INPUT DATA ▸
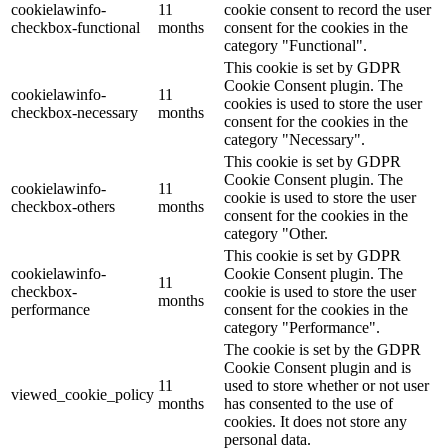
cookielawinfo-
11
cookie consent to record the user
checkbox-functional
months
consent for the cookies in the
category "Functional".
This cookie is set by GDPR
Cookie Consent plugin. The
cookielawinfo-
11
cookies is used to store the user
checkbox-necessary
months
consent for the cookies in the
category "Necessary".
This cookie is set by GDPR
Cookie Consent plugin. The
cookielawinfo-
11
cookie is used to store the user
checkbox-others
months
consent for the cookies in the
category "Other.
This cookie is set by GDPR
cookielawinfo-
Cookie Consent plugin. The
11
checkbox-
cookie is used to store the user
months
performance
consent for the cookies in the
category "Performance".
The cookie is set by the GDPR
Cookie Consent plugin and is
11
used to store whether or not user
viewed_cookie_policy
months
has consented to the use of
cookies. It does not store any
personal data.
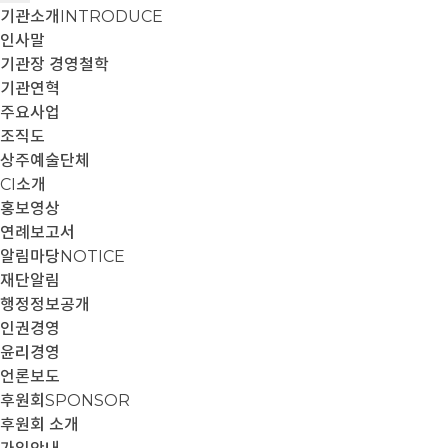
기관소개
INTRODUCE
인사말
기관장 경영철학
기관연혁
주요사업
조직도
상주예술단체
CI소개
홍보영상
연례보고서
알림마당
NOTICE
재단알림
행정정보공개
인권경영
윤리경영
언론보도
후원회
SPONSOR
후원회 소개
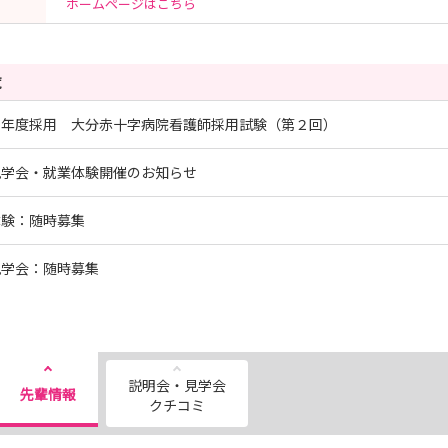
ホームページはこちら
覧
９年度採用 大分赤十字病院看護師採用試験（第２回）
見学会・就業体験開催のお知らせ
体験：随時募集
見学会：随時募集
説明会・見学会
先輩情報
クチコミ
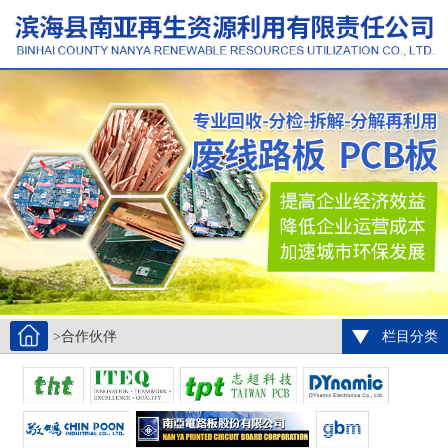
>合作伙伴
栏目分类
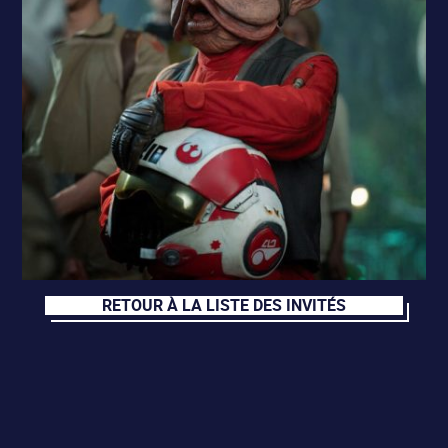
RETOUR À LA LISTE DES INVITÉS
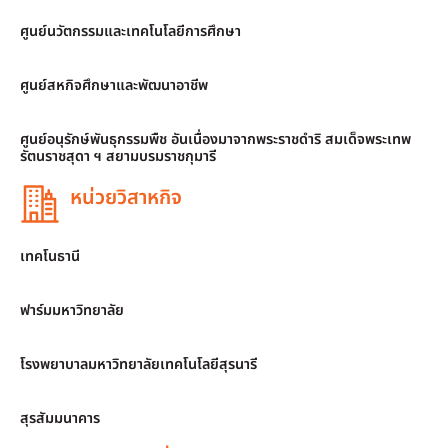
ศูนย์นวัตกรรมและเทคโนโลยีการศึกษา
ศูนย์สหกิจศึกษาและพัฒนาอาชีพ
ศูนย์อนุรักษ์พันธุกรรมพืช อันเนื่องมาจากพระราชดำริ สมเด็จพระเทพ
รัตนราชสุดา ฯ สยามบรมราชกุมารี
หน่วยวิสาหกิจ
เทคโนธานี
ฟาร์มมหาวิทยาลัย
โรงพยาบาลมหาวิทยาลัยเทคโนโลยีสุรนารี
สุรสัมมนาคาร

ACTIVITY ▸
State how many lines in the listing above contain "ทยาล". Nothing else is needed.

OUTPUT FOR THIS EXERCISE ▸
2